_Information supplied_
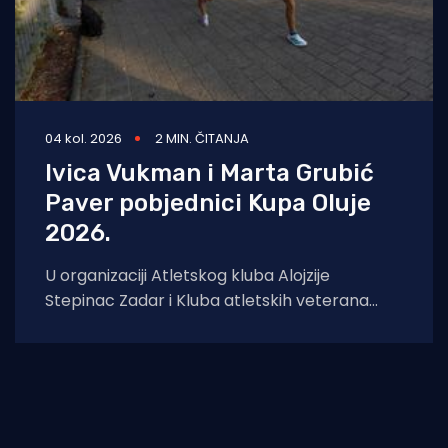
04 kol. 2026
2 MIN. ČITANJA
Ivica Vukman i Marta Grubić
Paver pobjednici Kupa Oluje
2026.
U organizaciji Atletskog kluba Alojzije
Stepinac Zadar i Kluba atletskih veterana
Zadar, u nedjelju je u Športskom centru Višnjik
održana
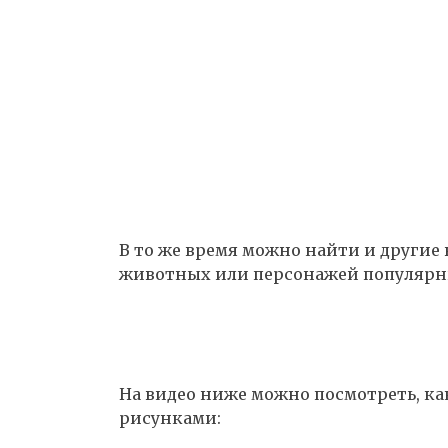
В то же время можно найти и другие
животных или персонажей популярн
На видео ниже можно посмотреть, ка
рисунками:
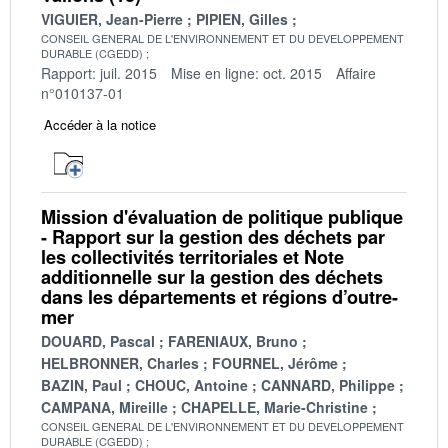
VIGUIER, Jean-Pierre
PIPIEN, Gilles
CONSEIL GENERAL DE L'ENVIRONNEMENT ET DU DEVELOPPEMENT
DURABLE (CGEDD)
Rapport: juil. 2015
Mise en ligne: oct. 2015
Affaire
n°010137-01
Accéder à la notice
Mission d'évaluation de politique publique
- Rapport sur la gestion des déchets par
les collectivités territoriales et Note
additionnelle sur la gestion des déchets
dans les départements et régions d’outre-
mer
DOUARD, Pascal
FARENIAUX, Bruno
HELBRONNER, Charles
FOURNEL, Jérôme
BAZIN, Paul
CHOUC, Antoine
CANNARD, Philippe
CAMPANA, Mireille
CHAPELLE, Marie-Christine
CONSEIL GENERAL DE L'ENVIRONNEMENT ET DU DEVELOPPEMENT
DURABLE (CGEDD)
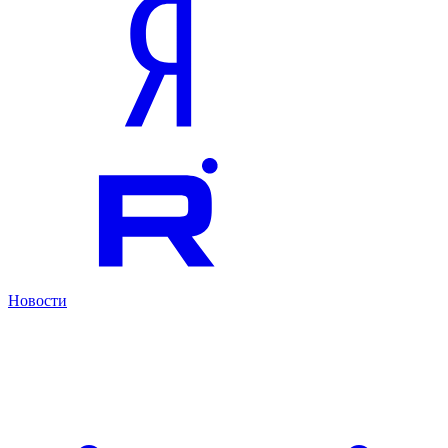
Новости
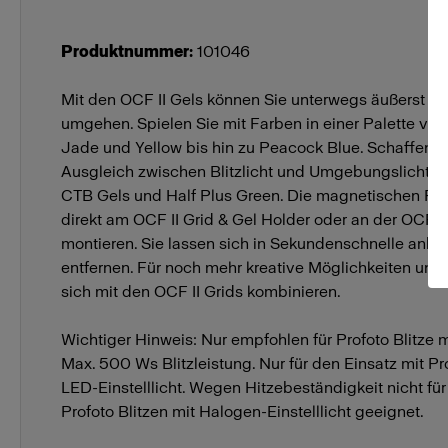
Produktnummer
:
101046
Mit den OCF II Gels können Sie unterwegs äußerst kr
umgehen. Spielen Sie mit Farben in einer Palette vo
Jade und Yellow bis hin zu Peacock Blue. Schaffen Si
Ausgleich zwischen Blitzlicht und Umgebungslicht mi
CTB Gels und Half Plus Green. Die magnetischen Farb
direkt am OCF II Grid & Gel Holder oder an der OCF I
montieren. Sie lassen sich in Sekundenschnelle anbr
entfernen. Für noch mehr kreative Möglichkeiten unte
sich mit den OCF II Grids kombinieren.
Wichtiger Hinweis: Nur empfohlen für Profoto Blitze mi
Max. 500 Ws Blitzleistung. Nur für den Einsatz mit Pro
LED-Einstelllicht. Wegen Hitzebeständigkeit nicht für
Profoto Blitzen mit Halogen-Einstelllicht geeignet.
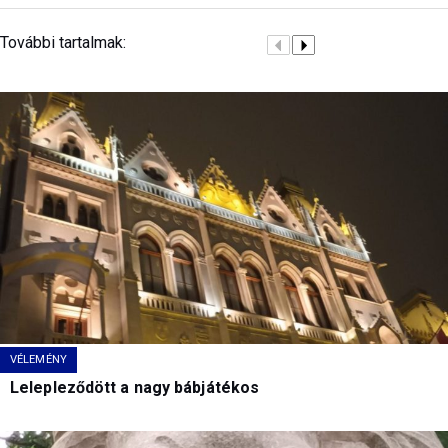
További tartalmak:
VÉLEMÉNY
Lelepleződött a nagy bábjátékos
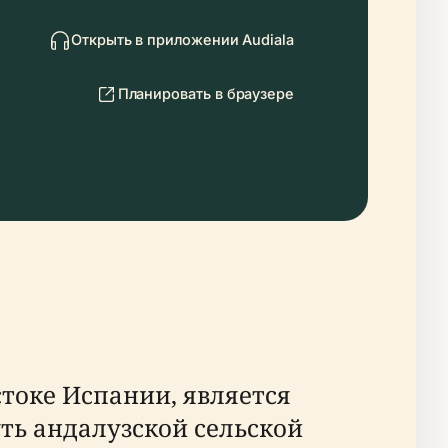
Открыть в приложении Audiala
Планировать в браузере
токе Испании, является
ть андалузской сельской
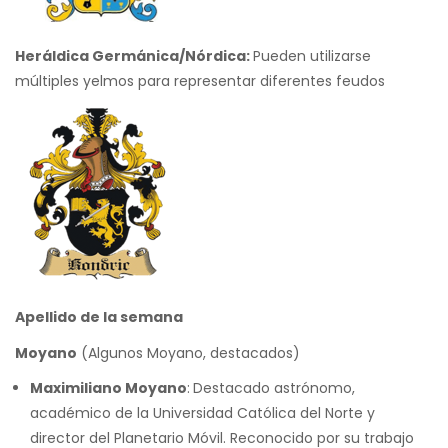
Heráldica Germánica/Nórdica:
Pueden utilizarse
múltiples yelmos para representar diferentes feudos
A
pellido de la semana
M
oyano
(Algunos Moyano, destacados)
M
aximiliano Moyano
:
Destacado astrónomo,
académico de la Universidad Católica del Norte y
director del Planetario Móvil. Reconocido por su trabajo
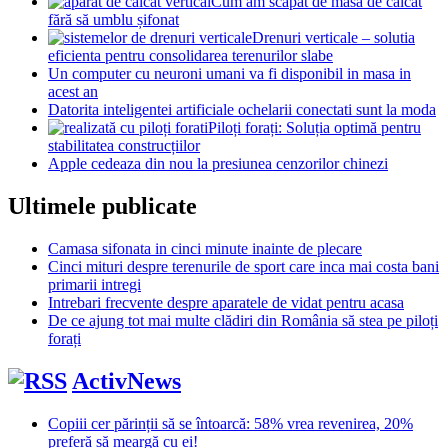
Cum am scăpat de masa de călcat
fără să umblu șifonat
Drenuri verticale – solutia
eficienta pentru consolidarea terenurilor slabe
Un computer cu neuroni umani va fi disponibil in masa in
acest an
Datorita inteligentei artificiale ochelarii conectati sunt la moda
Piloți forați: Soluția optimă pentru
stabilitatea construcțiilor
Apple cedeaza din nou la presiunea cenzorilor chinezi
Ultimele publicate
Camasa sifonata in cinci minute inainte de plecare
Cinci mituri despre terenurile de sport care inca mai costa bani
primarii intregi
Intrebari frecvente despre aparatele de vidat pentru acasa
De ce ajung tot mai multe clădiri din România să stea pe piloți
forați
ActivNews
Copiii cer părinții să se întoarcă: 58% vrea revenirea, 20%
preferă să meargă cu ei!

_Work to be completed_
Exact copy, no pictures: reproduce every entry shown above.

_Reply to the task_
04 kol. 2026
2 MIN. ČITANJA
Ivica Vukman i Marta Grubić
Paver pobjednici Kupa Oluje
2026.
U organizaciji Atletskog kluba Alojzije
Stepinac Zadar i Kluba atletskih veterana
Zadar, u nedjelju je u Športskom centru Višnjik
održana
В то же время можно найти и другие
животных или персонажей популярн
На видео ниже можно посмотреть, ка
рисунками:
VIGUIER, Jean-Pierre
PIPIEN, Gilles
CONSEIL GENERAL DE L'ENVIRONNEMENT ET DU DEVELOPPEMENT
DURABLE (CGEDD)
Rapport: juil. 2015
Mise en ligne: oct. 2015
Affaire
n°010137-01
Accéder à la notice
Mission d'évaluation de politique publique
- Rapport sur la gestion des déchets par
les collectivités territoriales et Note
additionnelle sur la gestion des déchets
dans les départements et régions d’outre-
mer
DOUARD, Pascal
FARENIAUX, Bruno
HELBRONNER, Charles
FOURNEL, Jérôme
BAZIN, Paul
CHOUC, Antoine
CANNARD, Philippe
CAMPANA, Mireille
CHAPELLE, Marie-Christine
CONSEIL GENERAL DE L'ENVIRONNEMENT ET DU DEVELOPPEMENT
DURABLE (CGEDD)
Новости
Produktnummer
:
101046
Mit den OCF II Gels können Sie unterwegs äußerst kr
umgehen. Spielen Sie mit Farben in einer Palette vo
Jade und Yellow bis hin zu Peacock Blue. Schaffen Si
Ausgleich zwischen Blitzlicht und Umgebungslicht mi
CTB Gels und Half Plus Green. Die magnetischen Farb
direkt am OCF II Grid & Gel Holder oder an der OCF I
montieren. Sie lassen sich in Sekundenschnelle anbr
entfernen. Für noch mehr kreative Möglichkeiten unte
sich mit den OCF II Grids kombinieren.
Wichtiger Hinweis: Nur empfohlen für Profoto Blitze mi
Max. 500 Ws Blitzleistung. Nur für den Einsatz mit Pro
LED-Einstelllicht. Wegen Hitzebeständigkeit nicht für
Profoto Blitzen mit Halogen-Einstelllicht geeignet.
További tartalmak:
VÉLEMÉNY
Lelepleződött a nagy bábjátékos
Открыть в приложении Audiala
Планировать в браузере
токе Испании, является
ть андалузской сельской
Heráldica Germánica/Nórdica:
Pueden utilizarse
múltiples yelmos para representar diferentes feudos
A
pellido de la semana
M
oyano
(Algunos Moyano, destacados)
M
aximiliano Moyano
:
Destacado astrónomo,
académico de la Universidad Católica del Norte y
director del Planetario Móvil. Reconocido por su trabajo
Cum am scăpat de masa de călcat
fără să umblu șifonat
Drenuri verticale – solutia
eficienta pentru consolidarea terenurilor slabe
Un computer cu neuroni umani va fi disponibil in masa in
acest an
Datorita inteligentei artificiale ochelarii conectati sunt la moda
Piloți forați: Soluția optimă pentru
stabilitatea construcțiilor
Apple cedeaza din nou la presiunea cenzorilor chinezi
Ultimele publicate
Camasa sifonata in cinci minute inainte de plecare
Cinci mituri despre terenurile de sport care inca mai costa bani
primarii intregi
Intrebari frecvente despre aparatele de vidat pentru acasa
De ce ajung tot mai multe clădiri din România să stea pe piloți
forați
ActivNews
Copiii cer părinții să se întoarcă: 58% vrea revenirea, 20%
preferă să meargă cu ei!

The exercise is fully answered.